Where does a new song begin with you?
“You either have the lyrics that are looking for a tune or tunes that are looking for lyrics, and sometimes you get an idea of the whole thing at once. So you might get a line and the melody that goes with the line and you can expand from there in both directions. Otherwise you might write down a lyric and add the melody later, which gives a different flavour.
"Sometimes, you find to fit the lyrics in, you don’t want to change anything, so you might be dealing with half bars of music, which gives you a different approach to song writing. Sometimes I’ll just write down anything for a lyric; just write rubbish or incredibly clichéd lines and figure out something more interesting later.
"I think you can dream a song as well. You can hear the whole thing in your head and then you have to get back to that point; I can’t quite reach it but it’s there and I get the general idea but now I just have to write it down and that can take months to get to the actual nitty gritty.”
Do you actually write melodies out?
“I do, yes. I write tunes out in notation just so I don’t lose them. Sometimes I’ll go back through my notebook and they’ll be a melody from a year or two ago and I’ll think, ‘What the hell was I thinking?’ So what I’ve started to do much more is to use my phone as a kind of a shorthand storage device for tunes and I find that much better.
"I can hum something in or I can sing a lyric in and it’s got so many more components of what I want as a finished result. I can hear the feel that I’m intending. It’s much easier to go back to those little reference cues and figure out what I was thinking at the time. Because what you think at the time is so important and it’s getting back to that point again and not losing that.”

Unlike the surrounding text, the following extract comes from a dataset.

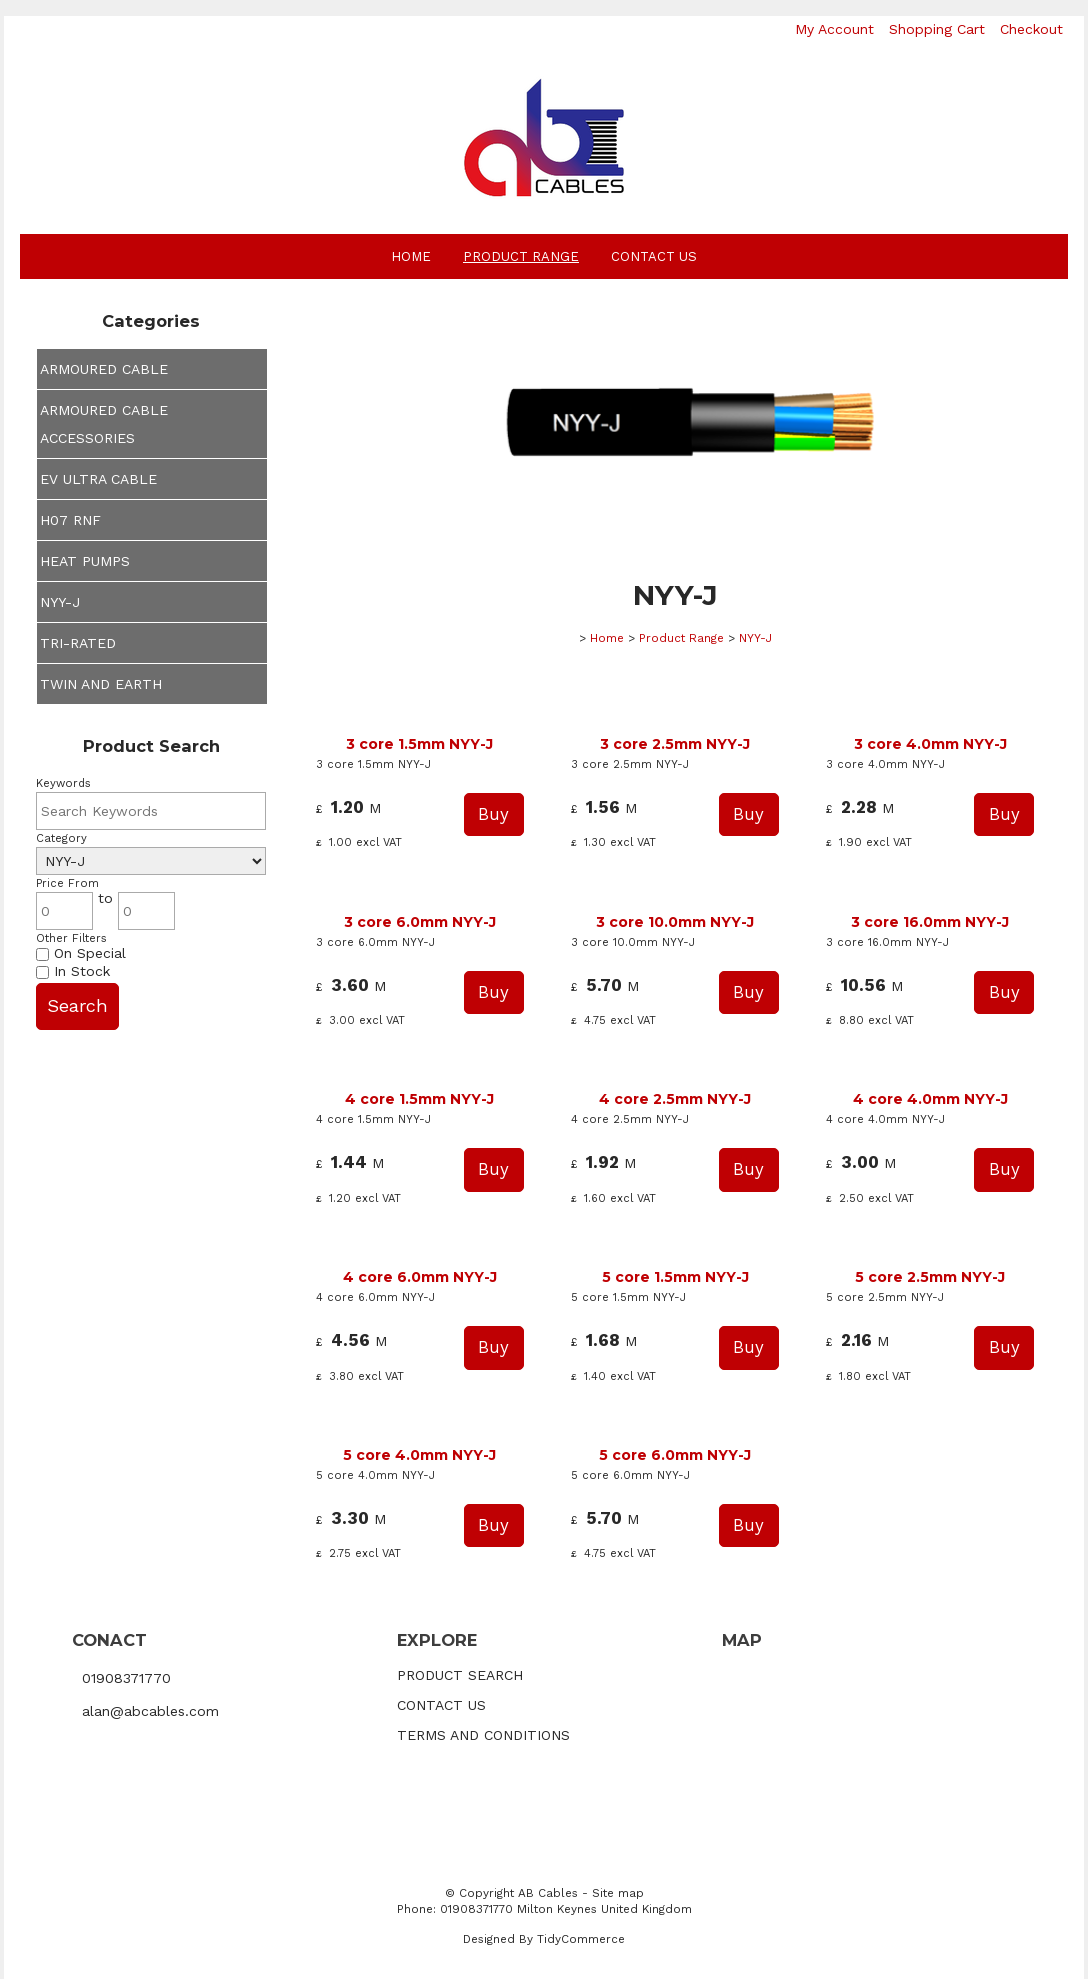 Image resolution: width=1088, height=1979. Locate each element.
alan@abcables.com (150, 1711)
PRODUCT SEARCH (460, 1675)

You use hybrid picking on acoustic guitar, don’t you?
“I use pick and fingers. Sometimes I use a thumb pick and fingers on acoustic for some songs because, after 57 years of playing the guitar, fingers one and two are still stronger than fingers two and three. So some things I can do on one and two I still can’t do on two and three. But there you go.”

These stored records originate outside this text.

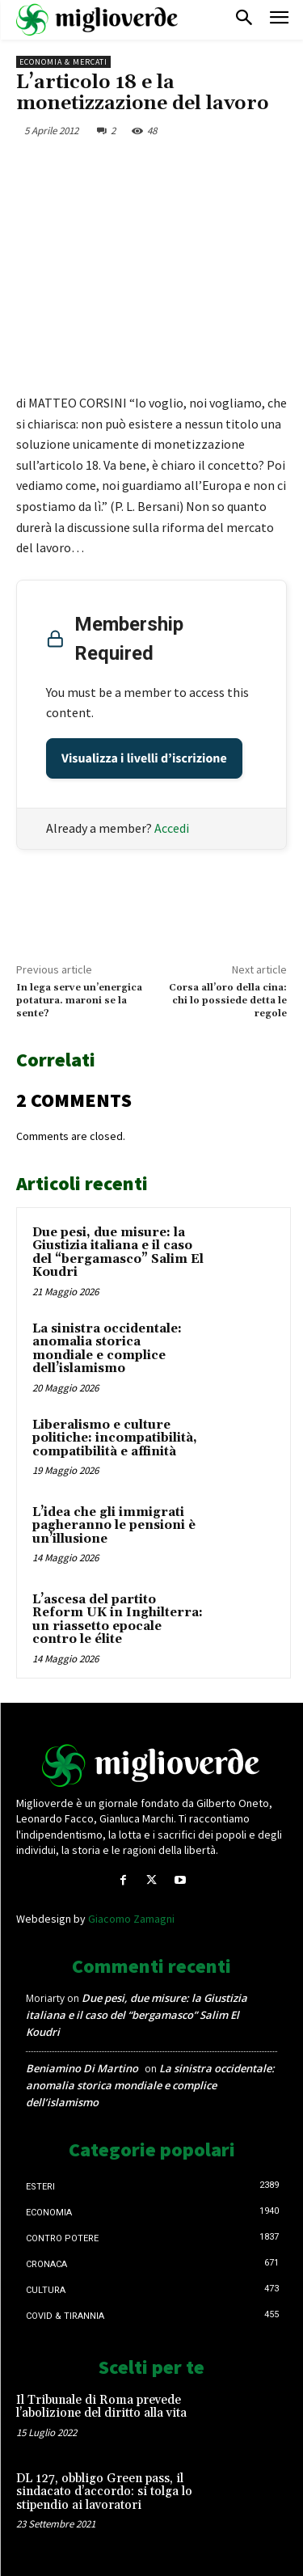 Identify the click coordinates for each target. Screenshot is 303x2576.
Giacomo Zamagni (131, 1918)
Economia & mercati (63, 62)
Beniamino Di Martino (82, 2068)
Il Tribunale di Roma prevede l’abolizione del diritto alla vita (101, 2407)
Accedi (171, 828)
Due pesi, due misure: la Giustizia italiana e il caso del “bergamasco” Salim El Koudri (118, 1253)
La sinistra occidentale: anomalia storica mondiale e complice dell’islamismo (107, 1349)
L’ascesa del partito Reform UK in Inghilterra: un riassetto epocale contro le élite (117, 1620)
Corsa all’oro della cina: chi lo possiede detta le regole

Do you do the same on electric guitar?
“Yes, I probably started hybrid picking on the electric, really. I never thought, ‘This is a great technique, I’ll use this…’ I think it was just laziness, you know? I’d be sitting watching TV and be too lazy to put the pick down to go to fingerstyle or something so it just became a thing.
"Then I discovered there’s things you can do with hybrid that you can’t do with any other technique. You can pick up and down on the lower strings and add things straight or syncopated with fingers – a whole new world that suits the style that I play because I play a fairly aggressive style of acoustic guitar.”
What tunings do you use?
“I try to limit myself with tunings so I’m not retuning every song. I use a lot of Drop D – I’m most always in Drop D, I’m hardly ever in straight tuning. There’s a lot of DADGAD and a lot of G modal, which is CGDGBE. I’ve other tunings but predominantly those are the three that I use. It just makes things easier. Makes it more streamlined.”
Do you use tunings on electric?
“I only use Drop D on electric. It’s just too messy to have arrays of electric guitars all in different tunings, I’m not sure it’s practical. I mean, the thing about open tunings on acoustic is that you’re trying to get more size from the instrument. You’re trying to get more notes ringing over and just generally a larger accompaniment sound.
"On electric it’s really not necessary. You have volume and you have accompanists; you’ve got bass, drums and maybe another guitar going so you don’t need all that.”
Richard Thompson's Acoustic Classics II and Acoustic Rarities are out now.